That report seems to have dealt with the incredible rumours which were going around (basically, the police were suggesting the guy faked his disappearance) but it doesn’t say very much useful – not least because they didn’t bother to retrieve the wreckage. I don’t believe the earlier story that the wreckage disappeared after the diver “accidentally” found it, or indeed that the found it accidentally.
The pre-accident track was obviously on autopilot so this looks like an autopilot failure, probably in IMC or poor vis. The pilot incapacitation theory would surely mean the aircraft would fly on until it ran out of fuel.
Post 1500 is meaningless – no doubt because the mods are desperately deleting postings on that thread.
I am fine with this in Hangar Talk but can we please start any discussion on the Malaysian airliner under a new heading, still in Hangar Talk?
This thread is about the SR22.
Correction: I suspect you mean this bit of text, which appears a bit further back:
I thought the chances of amateur divers locating the wreckage by accident were incredibly small. It seemed obvious that they were given the coordinates.
Post 1500 on the missing Malaysian airliner in ppxxxx is said to be from a friend of the pilot and says what hapened .
Any news on this accident?
It has gone very quiet. There have been reports in various places that scuba divers “accidentally” discovered the wreckage.
There are several possibilities:
As you suggest, the impact could have torn the risers out when the fuselage shattered. I don't think this has been seen before.
The rocket could have fired on impact and the parachute then dragged under as the plane sank. There have been a number of rockets that have fired on impact.
An intentional deployment within design parameters. This is very unlikely as the impact speed was obviously far higher than would have been the case.
An intentional deployment done to late with the chute being dragged under. This is a possibility and is something that has happened in a number of Cirrus fatal accidents.
Is it possible to be certain about that? Presumably any impact sufficient to tear the airframe apart may also pull the parachute cords and cables out.
An interesting picture in that report, the small piece of wreckage shows clearly that there had been a CAPS deployment on this aircraft!
It was for some time based at Shoreham EGKA, as a "zero equity" group, hence the "KA".
I flew in it once or twice, years ago. The eventual rental was in the region of £300/hr so not a cheap way to fly to Le Touquet, which seemed to be its primary mission. The scheme collapsed recently and somebody bought it.

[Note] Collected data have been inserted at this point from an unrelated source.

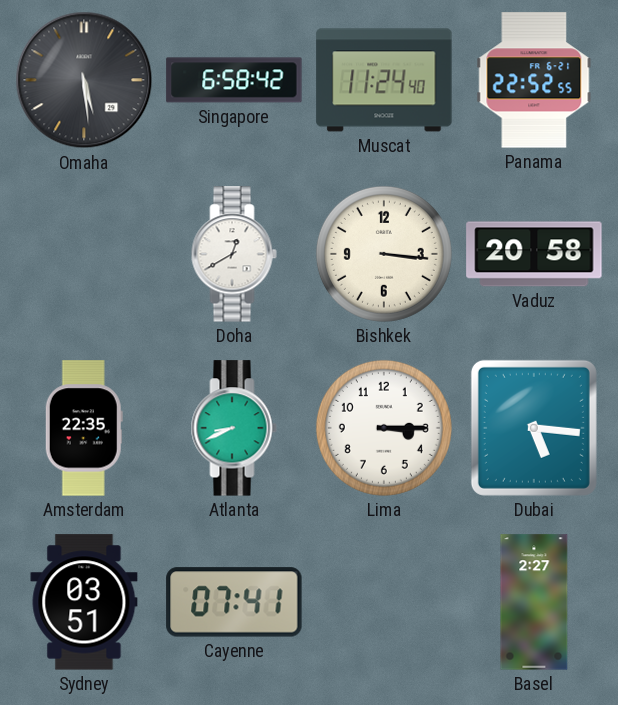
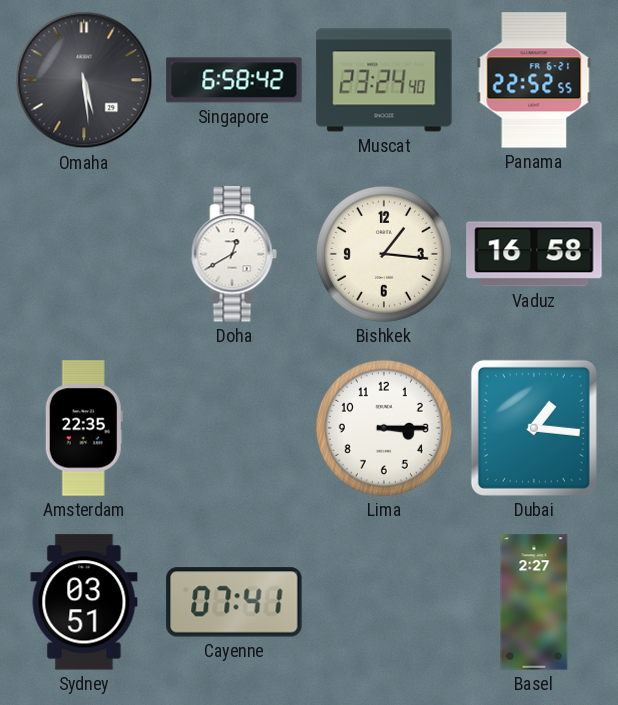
Muscat: 11:24 -> 23:24
Bishkek: 3:16 -> 1:16
Vaduz: 20:58 -> 16:58
Atlanta: 8:41 -> none
Dubai: 5:16 -> 1:16
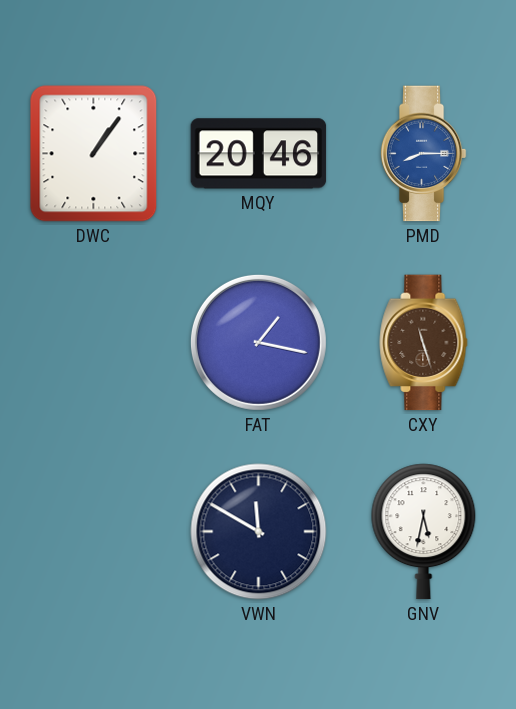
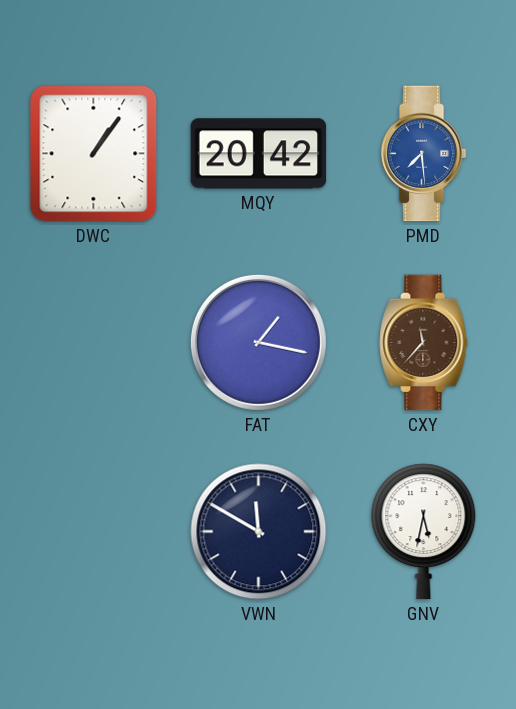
MQY: 20:46 -> 20:42
PMD: 8:15 -> 7:29
CXY: 11:27 -> 11:37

It was one of several; another being N147KB which was based at EGKB, etc.
A rather curious angle here and here and here
Sgt Andy Thomas, from Hampshire Police, said the force was conducting a missing person investigation and working with international police as part of its inquiries.
"I'm keeping an open mind as to what has happened to Mr Schornstein.
"We're releasing a picture of him in case he has been spotted since, or if anyone else has important information that can assist us," he said.
I have never read anything like that before.